Serious Scholarship? Brexit Versus the Chattering Classes
By Dr. John Bruni
Founder/CEO
SAGE International Australia
Last Thursday night, (28 March), I attended a local university panel on Brexit. Having studied Brexit, and much of Europe’s ‘counter-reformation’ against the European Union over the past few years, I have familiarised myself with the arguments for and against.
As a scholar, I believe that it is up to academics to try to pull away from facile and simplistic arguments lest they descend into petty bias’, bandwagonism and self-congratulatory praise. I was shocked at what was on display. Four scholars, experts in their own field, all ‘pro-Remainer’, telling a narrative that was for all intents and purposes the same. Brexit is wrong, those who voted for it are ignorant, the politicians who played their part in it foolish, the British political establishment incompetent, corrupt and insidiously dangerous.

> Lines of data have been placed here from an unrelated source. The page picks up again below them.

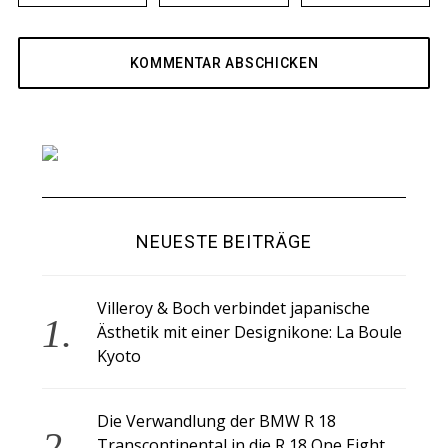
NEUESTE BEITRÄGE
Villeroy & Boch verbindet japanische
Ästhetik mit einer Designikone: La Boule
Kyoto
Die Verwandlung der BMW R 18
Transcontinental in die R 18 One Eight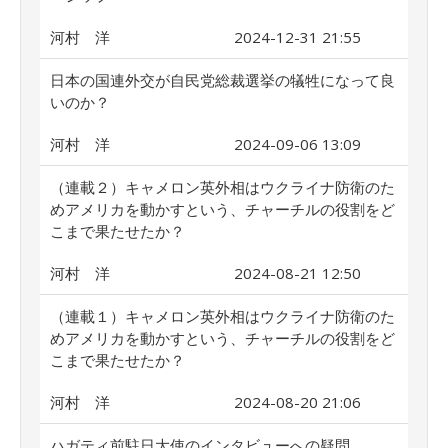
河村 洋
2024-12-31 21:55
日本の国連外交が自民党総裁選挙の犠牲になって良
いのか？
河村 洋
2024-09-06 13:09
（連載２）キャメロン英外相はウクライナ防衛のた
めアメリカを動かすという、チャーチルの役割をど
こまで果たせたか？
河村 洋
2024-08-21 12:50
（連載１）キャメロン英外相はウクライナ防衛のた
めアメリカを動かすという、チャーチルの役割をど
こまで果たせたか？
河村 洋
2024-08-20 21:06
ハガティ前駐日大使のインタビューへの疑問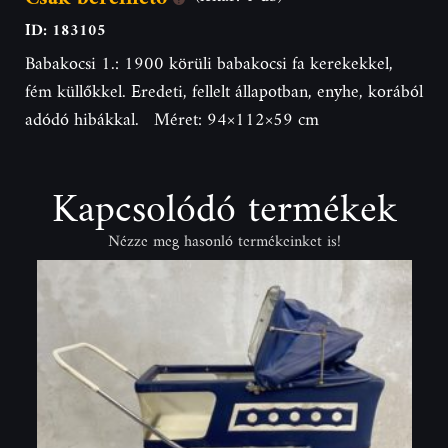
ID: 183105
Babakocsi 1.: 1900 körüli babakocsi fa kerekekkel,
fém küllőkkel. Eredeti, fellelt állapotban, enyhe, korából
adódó hibákkal. Méret: 94×112×59 cm
Kapcsolódó termékek
Nézze meg hasonló termékeinket is!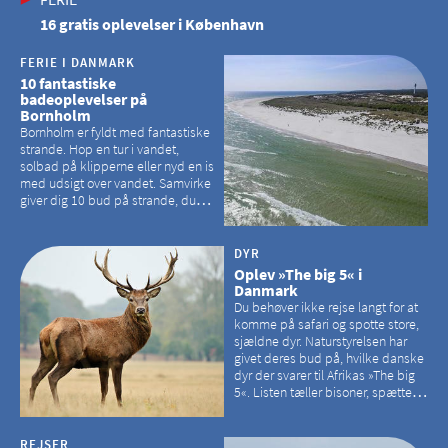
16 gratis oplevelser i København
FERIE I DANMARK
10 fantastiske
badeoplevelser på
Bornholm
Bornholm er fyldt med fantastiske
strande. Hop en tur i vandet,
solbad på klipperne eller nyd en is
med udsigt over vandet. Samvirke
giver dig 10 bud på strande, du
kan besøge på Bornholm
DYR
Oplev »The big 5« i
Danmark
Du behøver ikke rejse langt for at
komme på safari og spotte store,
sjældne dyr. Naturstyrelsen har
givet deres bud på, hvilke danske
dyr der svarer til Afrikas »The big
5«. Listen tæller bisoner, spættede
sæler, vilde heste, krondyr og
havørne.
REJSER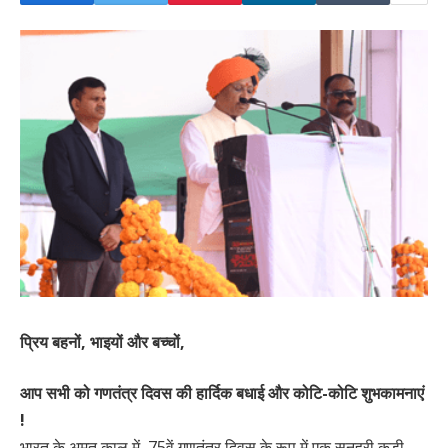
प्रिय बहनों, भाइयों और बच्चों,
आप सभी को गणतंत्र दिवस की हार्दिक बधाई और कोटि-कोटि शुभकामनाएं
!
भारत के अमृत काल में, 75वें गणतंत्र दिवस के रूप में एक सुनहरी कड़ी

These claims were not the well-reasoned analysis of scholars, they were the personal opinions of people who failed the first test of scholarship – keep your opinions away from the public domain and stick to the examination of the topic.
There are plenty of interesting reasons why 51.89 percent of Britons voted the way they did back in 2016. Whether one agrees with those reasons or not is for the audience to determine, not for the panellists to decide. And even were one more generous in allowing scholars to ‘take a partisan position’ publicly, then there should have been at least two of the four on the panel who could argue in favour of Brexit. That would have made for a far more informed and better discussion.
Whether Brexit is a good idea remains to be seen. History will be the final arbiter.
The international media certainly has its view (similar to the view expressed by the abovementioned scholars). In fact, it seems that pro-EU sentiment makes this a binary proposition – the good, sane, rational, cosmopolitan EU supporters vs. the bad, ignorant, foolish, racist Brexit supporters. Somehow this view ignores the fact that the EU is not a ‘self-evident’ structure. Brussels has a ton of complex problems that it is finding hard to contend with. Economically the Mediterranean states, especially Greece are far from stable and prosperous. There is no ‘unified’ diplomatic or strategic voice to underpin the EU, NATO, effectively a collection of sovereign European states and the US determines that end of the spectrum. And populist right-wing movements are spreading their hateful and narrow-minded messages with EU politicians unable or incapable of countering them.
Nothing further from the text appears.